# What you are asked to do
Below are records with pictures. Transcribe exactly, and only, the lines from the line with "la politique israélienne de la terre brûlée" to the line with "Strona wygenerowana 2026", both ends included, but not the pictures.

Collected data:
*** Begin section ***

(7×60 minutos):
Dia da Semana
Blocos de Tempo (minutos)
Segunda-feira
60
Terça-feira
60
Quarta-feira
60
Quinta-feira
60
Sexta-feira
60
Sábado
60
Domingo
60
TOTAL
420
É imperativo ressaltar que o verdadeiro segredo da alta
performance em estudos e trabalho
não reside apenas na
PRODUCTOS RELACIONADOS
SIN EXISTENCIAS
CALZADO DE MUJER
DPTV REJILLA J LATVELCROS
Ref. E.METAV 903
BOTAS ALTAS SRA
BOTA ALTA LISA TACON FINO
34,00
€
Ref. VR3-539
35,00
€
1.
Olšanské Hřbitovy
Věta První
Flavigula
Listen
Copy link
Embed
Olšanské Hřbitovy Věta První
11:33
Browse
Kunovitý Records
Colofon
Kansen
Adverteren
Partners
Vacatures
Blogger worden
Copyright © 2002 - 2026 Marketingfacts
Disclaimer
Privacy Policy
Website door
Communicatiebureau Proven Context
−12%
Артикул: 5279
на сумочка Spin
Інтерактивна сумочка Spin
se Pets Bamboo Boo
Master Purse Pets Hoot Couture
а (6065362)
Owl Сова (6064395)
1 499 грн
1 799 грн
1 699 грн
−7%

*** End section ***
*** Begin section ***

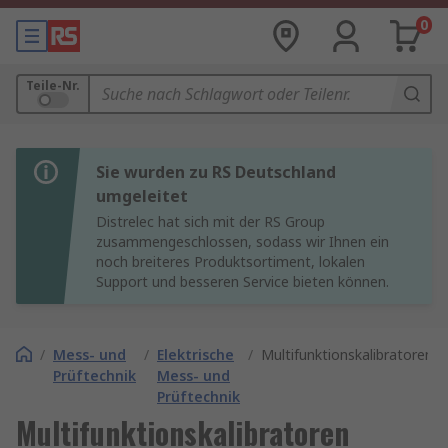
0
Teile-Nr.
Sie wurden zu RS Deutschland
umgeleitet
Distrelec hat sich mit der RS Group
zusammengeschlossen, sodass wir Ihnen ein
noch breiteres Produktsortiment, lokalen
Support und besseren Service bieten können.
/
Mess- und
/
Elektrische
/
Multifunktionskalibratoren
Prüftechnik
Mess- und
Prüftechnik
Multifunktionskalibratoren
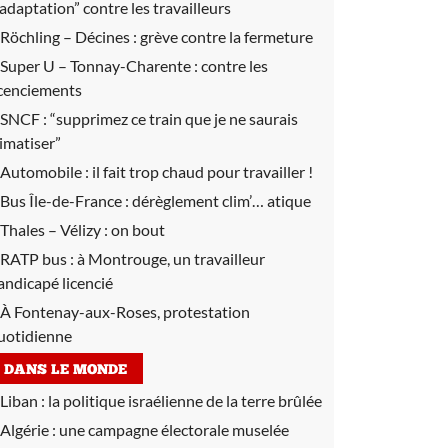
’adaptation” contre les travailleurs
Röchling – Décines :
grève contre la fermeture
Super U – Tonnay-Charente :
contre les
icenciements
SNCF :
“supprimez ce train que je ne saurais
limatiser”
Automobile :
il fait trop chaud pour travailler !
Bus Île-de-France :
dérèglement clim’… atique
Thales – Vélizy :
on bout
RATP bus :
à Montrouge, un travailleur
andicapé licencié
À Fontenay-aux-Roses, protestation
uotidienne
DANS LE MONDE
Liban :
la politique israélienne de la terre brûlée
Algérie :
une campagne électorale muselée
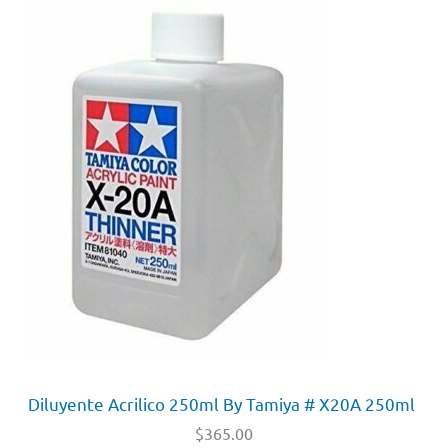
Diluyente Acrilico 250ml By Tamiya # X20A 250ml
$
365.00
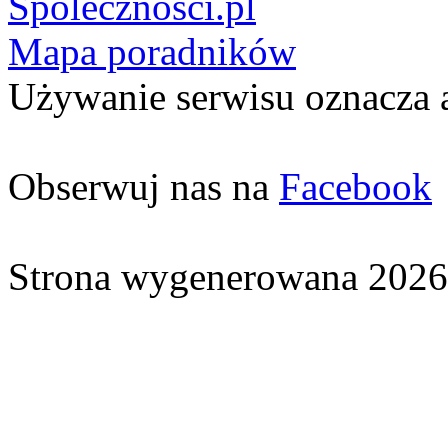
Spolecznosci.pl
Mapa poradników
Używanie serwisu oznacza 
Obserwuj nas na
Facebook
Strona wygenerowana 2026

*** End section ***
*** Begin section ***

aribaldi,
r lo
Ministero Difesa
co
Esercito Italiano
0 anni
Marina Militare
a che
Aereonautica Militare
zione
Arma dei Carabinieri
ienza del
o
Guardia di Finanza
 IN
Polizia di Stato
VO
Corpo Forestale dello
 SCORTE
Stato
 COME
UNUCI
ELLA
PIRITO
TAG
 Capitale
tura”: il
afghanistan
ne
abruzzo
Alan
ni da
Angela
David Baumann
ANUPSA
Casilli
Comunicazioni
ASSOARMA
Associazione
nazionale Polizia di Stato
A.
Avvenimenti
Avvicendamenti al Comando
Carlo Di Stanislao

*** End section ***

# Final answer
la politique israélienne de la terre brûlée
Algérie :
une campagne électorale muselée
Diluyente Acrilico 250ml By Tamiya # X20A 250ml
$
365.00
Spolecznosci.pl
Mapa poradników
Używanie serwisu oznacza 
Obserwuj nas na
Facebook
Strona wygenerowana 2026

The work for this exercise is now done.